*Exercise goal*. For the data that follows, give the number of lines in which "body" appears. Add nothing to it.

*Information given*.
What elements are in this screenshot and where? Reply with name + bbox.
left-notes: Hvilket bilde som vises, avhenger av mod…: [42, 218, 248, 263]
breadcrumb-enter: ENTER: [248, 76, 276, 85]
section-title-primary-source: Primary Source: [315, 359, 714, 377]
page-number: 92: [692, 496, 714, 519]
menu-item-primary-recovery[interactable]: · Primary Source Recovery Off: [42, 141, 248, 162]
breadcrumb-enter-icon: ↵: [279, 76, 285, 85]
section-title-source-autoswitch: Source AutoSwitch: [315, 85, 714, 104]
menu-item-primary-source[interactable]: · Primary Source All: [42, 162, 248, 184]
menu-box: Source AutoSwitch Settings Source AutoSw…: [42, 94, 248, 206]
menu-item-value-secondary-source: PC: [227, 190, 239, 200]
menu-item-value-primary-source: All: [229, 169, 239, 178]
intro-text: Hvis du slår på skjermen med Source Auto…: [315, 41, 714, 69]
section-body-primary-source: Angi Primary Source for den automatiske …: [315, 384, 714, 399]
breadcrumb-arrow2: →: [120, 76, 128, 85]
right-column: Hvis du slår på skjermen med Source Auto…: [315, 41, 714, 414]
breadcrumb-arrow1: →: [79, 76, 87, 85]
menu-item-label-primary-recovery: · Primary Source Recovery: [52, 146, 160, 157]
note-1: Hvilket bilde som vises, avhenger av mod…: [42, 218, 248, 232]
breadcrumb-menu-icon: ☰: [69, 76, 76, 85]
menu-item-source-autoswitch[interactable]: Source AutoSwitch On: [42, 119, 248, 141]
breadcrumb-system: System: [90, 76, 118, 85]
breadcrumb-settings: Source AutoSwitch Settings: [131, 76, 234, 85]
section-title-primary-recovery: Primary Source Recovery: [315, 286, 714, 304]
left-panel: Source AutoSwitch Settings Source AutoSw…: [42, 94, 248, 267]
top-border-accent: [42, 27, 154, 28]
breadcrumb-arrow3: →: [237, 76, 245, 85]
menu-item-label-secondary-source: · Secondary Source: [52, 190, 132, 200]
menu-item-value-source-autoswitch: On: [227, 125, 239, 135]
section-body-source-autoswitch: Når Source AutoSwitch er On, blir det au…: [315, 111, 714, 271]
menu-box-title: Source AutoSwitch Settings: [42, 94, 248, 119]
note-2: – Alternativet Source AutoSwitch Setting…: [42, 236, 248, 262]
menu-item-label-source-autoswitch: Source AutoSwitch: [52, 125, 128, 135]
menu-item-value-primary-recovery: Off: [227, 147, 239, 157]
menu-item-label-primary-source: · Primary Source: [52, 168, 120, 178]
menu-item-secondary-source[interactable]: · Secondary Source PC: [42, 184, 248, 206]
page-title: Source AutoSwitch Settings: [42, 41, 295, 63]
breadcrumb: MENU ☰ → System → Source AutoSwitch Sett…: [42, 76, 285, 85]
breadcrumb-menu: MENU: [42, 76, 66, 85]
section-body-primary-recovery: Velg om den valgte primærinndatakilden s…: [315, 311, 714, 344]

==

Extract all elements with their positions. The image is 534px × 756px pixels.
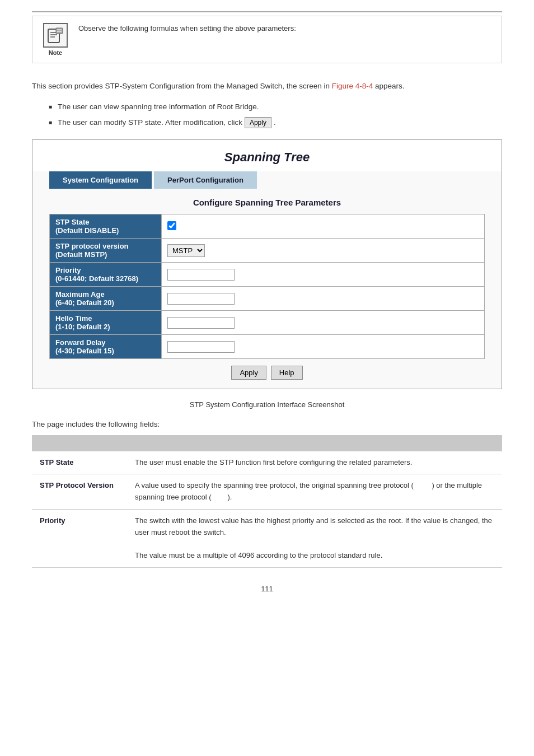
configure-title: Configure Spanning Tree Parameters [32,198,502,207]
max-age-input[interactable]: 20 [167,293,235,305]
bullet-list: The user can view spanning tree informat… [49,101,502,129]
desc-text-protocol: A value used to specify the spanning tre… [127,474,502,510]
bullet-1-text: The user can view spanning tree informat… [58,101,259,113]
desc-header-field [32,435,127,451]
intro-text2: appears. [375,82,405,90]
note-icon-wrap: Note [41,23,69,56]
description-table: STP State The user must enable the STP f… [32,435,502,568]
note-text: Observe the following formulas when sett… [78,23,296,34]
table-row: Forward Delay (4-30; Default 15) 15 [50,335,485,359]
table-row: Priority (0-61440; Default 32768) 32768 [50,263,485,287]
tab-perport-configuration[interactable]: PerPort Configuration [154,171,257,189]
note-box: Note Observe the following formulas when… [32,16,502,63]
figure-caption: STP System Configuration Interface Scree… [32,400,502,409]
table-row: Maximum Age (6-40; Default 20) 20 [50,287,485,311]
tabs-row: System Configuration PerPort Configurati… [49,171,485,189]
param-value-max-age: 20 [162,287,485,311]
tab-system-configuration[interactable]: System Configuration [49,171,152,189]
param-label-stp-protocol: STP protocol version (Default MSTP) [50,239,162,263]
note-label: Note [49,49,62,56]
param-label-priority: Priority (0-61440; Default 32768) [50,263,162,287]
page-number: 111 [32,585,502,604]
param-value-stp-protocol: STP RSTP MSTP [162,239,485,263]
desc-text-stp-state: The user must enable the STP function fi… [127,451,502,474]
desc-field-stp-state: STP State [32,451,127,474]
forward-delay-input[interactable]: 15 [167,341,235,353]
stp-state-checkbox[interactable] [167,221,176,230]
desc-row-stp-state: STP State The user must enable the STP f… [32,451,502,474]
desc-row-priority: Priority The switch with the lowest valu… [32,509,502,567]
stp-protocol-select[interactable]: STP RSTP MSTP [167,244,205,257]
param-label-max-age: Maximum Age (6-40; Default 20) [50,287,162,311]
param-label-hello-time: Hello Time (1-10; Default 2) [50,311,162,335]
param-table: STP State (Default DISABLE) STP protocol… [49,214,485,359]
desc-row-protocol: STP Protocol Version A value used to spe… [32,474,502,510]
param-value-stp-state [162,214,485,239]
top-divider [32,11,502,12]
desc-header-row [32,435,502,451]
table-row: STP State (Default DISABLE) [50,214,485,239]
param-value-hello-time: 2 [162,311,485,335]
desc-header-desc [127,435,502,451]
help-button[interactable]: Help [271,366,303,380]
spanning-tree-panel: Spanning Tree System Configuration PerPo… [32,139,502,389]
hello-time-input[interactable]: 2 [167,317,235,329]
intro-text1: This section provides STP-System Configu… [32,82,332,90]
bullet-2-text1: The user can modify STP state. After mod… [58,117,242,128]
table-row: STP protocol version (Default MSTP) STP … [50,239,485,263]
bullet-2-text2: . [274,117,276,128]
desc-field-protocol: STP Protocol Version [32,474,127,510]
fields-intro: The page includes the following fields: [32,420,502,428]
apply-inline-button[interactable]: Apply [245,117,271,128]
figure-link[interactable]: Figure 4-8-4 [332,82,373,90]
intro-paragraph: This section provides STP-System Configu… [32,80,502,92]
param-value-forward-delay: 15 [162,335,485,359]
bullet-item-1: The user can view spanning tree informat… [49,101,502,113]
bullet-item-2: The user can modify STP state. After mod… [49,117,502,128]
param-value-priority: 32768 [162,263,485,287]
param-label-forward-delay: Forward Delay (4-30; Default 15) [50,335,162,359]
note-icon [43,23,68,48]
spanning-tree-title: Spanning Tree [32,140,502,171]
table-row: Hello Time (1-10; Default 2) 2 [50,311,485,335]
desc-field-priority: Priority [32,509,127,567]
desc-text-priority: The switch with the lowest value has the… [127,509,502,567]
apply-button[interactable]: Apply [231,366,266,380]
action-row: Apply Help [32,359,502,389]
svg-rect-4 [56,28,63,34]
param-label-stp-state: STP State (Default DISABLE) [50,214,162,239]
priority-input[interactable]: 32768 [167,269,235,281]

*Your response*. 3